Food Safety Joins Issues at U.S.-China Talks (NYT)
Not surprisingly, food safety was on the plate, as envoys from China discussed trade with the US. The whole pet food, pig food and now toothpaste thing really couldn't have come at a worse time. It's hard enough for China to defend the trade gap, even though there's nothing for it to defend. The whole thing is probably a little unfair to the government, since it's not an easy task to monitor that stuff. What's more, politicians seem genuinely concerned about the issue over there, so it's not as if they've ignored it.
Uh-Oh: Front Page WSJ "Why Market Optimists Say This Bull Has Legs" (The Big Picture)

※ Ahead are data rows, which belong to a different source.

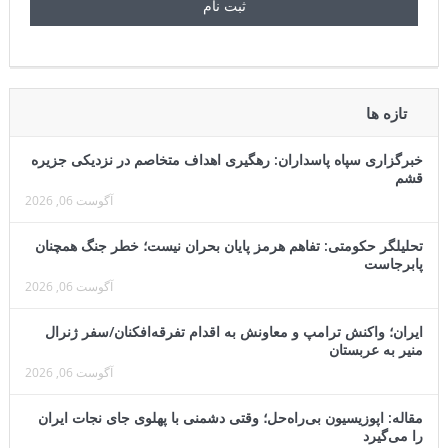
تازه ها
خبرگزاری سپاه پاسداران: رهگیری اهداف متخاصم در نزدیکی جزیره
قشم
آگوست 06, 2026
تحلیلگر حکومتی: تفاهم هرمز پایان بحران نیست؛ خطر جنگ همچنان
پابرجاست
آگوست 06, 2026
ایران؛ واکنش ترامپ و معاونش به اقدام تفرقه‌افکنان/سفر ژنرال
منیر به عربستان
آگوست 06, 2026
مقاله: اپوزیسیون بی‌راه‌حل؛ وقتی دشمنی با پهلوی جای نجات ایران
را می‌گیرد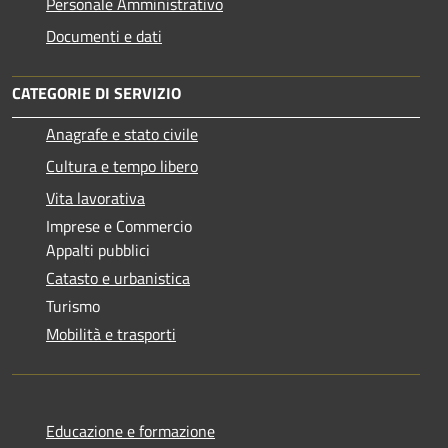
Personale Amministrativo
Documenti e dati
CATEGORIE DI SERVIZIO
Anagrafe e stato civile
Cultura e tempo libero
Vita lavorativa
Imprese e Commercio
Appalti pubblici
Catasto e urbanistica
Turismo
Mobilità e trasporti
Educazione e formazione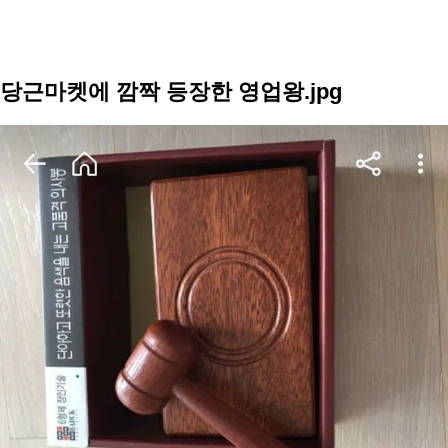
당근마켓에 깜짝 등장한 영업왕.jpg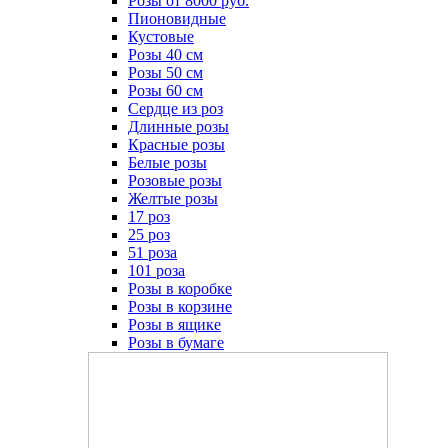
Розы от 8000 руб.
Пионовидные
Кустовые
Розы 40 см
Розы 50 см
Розы 60 см
Сердце из роз
Длинные розы
Красные розы
Белые розы
Розовые розы
Желтые розы
17 роз
25 роз
51 роза
101 роза
Розы в коробке
Розы в корзине
Розы в ящике
Розы в бумаге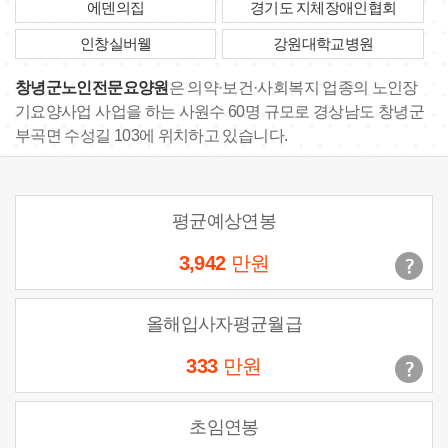
에덴의집
경기도 지체장애인협회
인창실버웰
강원대학교병원
창녕군노인전문요양원
은 의약·보건·사회복지 업종의 노인장
기요양사업 사업을 하는 사원수 60명 규모로 경상남도 창녕군
부곡면 수성길 103에 위치하고 있습니다.
평균예상연봉
3,942
만원
올해입사자평균월급
333
만원
초임연봉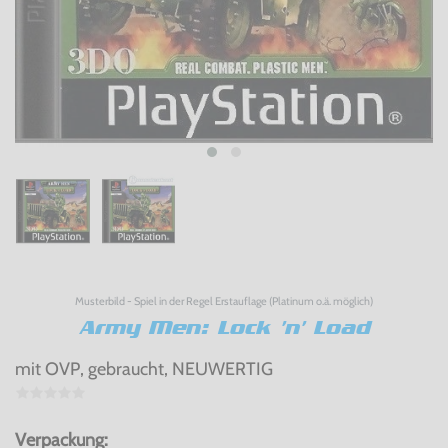
Musterbild - Spiel in der Regel Erstauflage (Platinum o.ä. möglich)
Army Men: Lock 'n' Load
mit OVP, gebraucht, NEUWERTIG
Verpackung: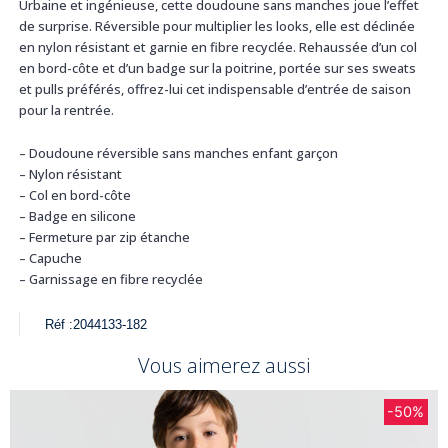
Urbaine et ingénieuse, cette doudoune sans manches joue l’effet
de surprise. Réversible pour multiplier les looks, elle est déclinée
en nylon résistant et garnie en fibre recyclée. Rehaussée d’un col
en bord-côte et d’un badge sur la poitrine, portée sur ses sweats
et pulls préférés, offrez-lui cet indispensable d’entrée de saison
pour la rentrée.
– Doudoune réversible sans manches enfant garçon
– Nylon résistant
– Col en bord-côte
– Badge en silicone
– Fermeture par zip étanche
– Capuche
– Garnissage en fibre recyclée
Réf :
2044133-182
Vous aimerez aussi
-50%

Contrarian indicators always abound, but is there a Wall Street Journal cover jinx a la the famed Sports Illustrated jinx? Barry Ritholtz worries that the journal has an article explaining why the current rally has legs, noting that the last time the paper ran something similarly optimistic, a big fall was in the cards. But, Ritholtz still doesn't believe the end is near, noting that sentiment measures still aren't off the charts the way they would be if a major fall was in order. Still, he points out that despite all the talk of a rally, the US market has underperformed overseas markets over the last few years. That's not really so surprising though, is it? The US market represents a mature, stable economy. During these past few years, the economies of emerging markets have exploded, so it's only natural that their stock markets would follow.
Dow Jones's Bancrofts Set Private Meeting Over Offer (WSJ)
There's nothing here that changes the story or makes it any less of snoozer (at this point), but apparently some members of the Bancroft family are going to get together to discuss... something. Not sure what that will be or what will come of it, but they're talking.